Readers Question: Is it possible to construct the economic system so that does not rely upon expanded growth which as we all know, is damaging the environment? causing pollution e.t.c.

Photo: Takver

Photo: Takver

Could we have a society without economic growth? or as economists might prefer to answer – Can we have environmentally sustainable economic growth?

To promote an economic system without economic growth isn’t necessary. It is possible to have economic growth (increased output and living standards) whilst at the same time improving the environment we live in. But, this requires a much more conscious decision to place the environment as a primary economic objective. If you leave economic growth to the free market, inevitably we will see economic growth leading to environmental problems.

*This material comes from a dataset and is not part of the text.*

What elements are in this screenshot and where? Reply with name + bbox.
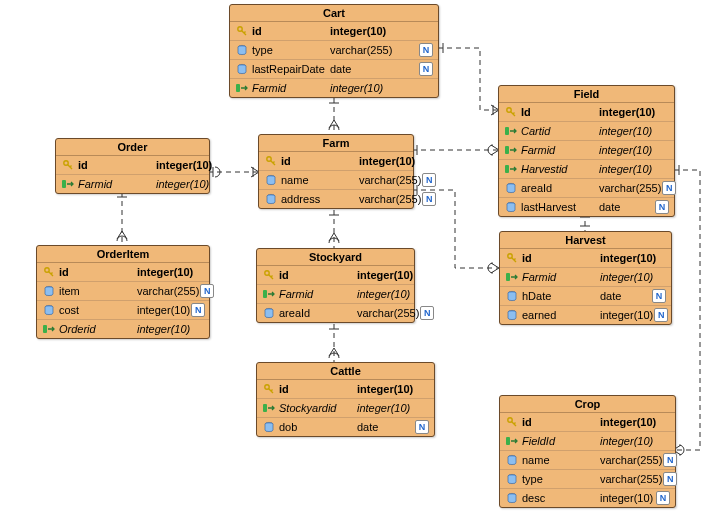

One of the great challenges of modern economics is to protect the environment. Part of the motivation is a simple moral case for being good guardians of the earth. But (fortunately for economics) there is a strong case of intrinsic self-interest. Protecting the environment nearly always makes good economic sense – as long as we look at issues in the long-term and not just from a short term / selfish perspective.

The environmental costs of economic growth

Rapid economic growth combined with a rapid population growth has placed great stress on the environment. If we are not careful – damage to the environment will threaten future living standards. For example:

  • Air / land / water pollution causes health problems and can damage the productivity of land and seas.
  • Global warming leads to rising sea levels,  volatile weather patterns and could cause significant economic costs
  • Deforestation damages soil and makes areas more prone to draught.
  • Economic growth leads to resource depletion and loss of biodiversity
  • Creation of waste and toxins.

What economic system could help promote environment?

The first essential aspect is for society and governments to recognise all the external costs and external benefits of the environment.

If we leave it to a free market, consumers and firms will ignore the external costs of their actions and we will get overconsumption, environmental costs – and a decline in economic welfare.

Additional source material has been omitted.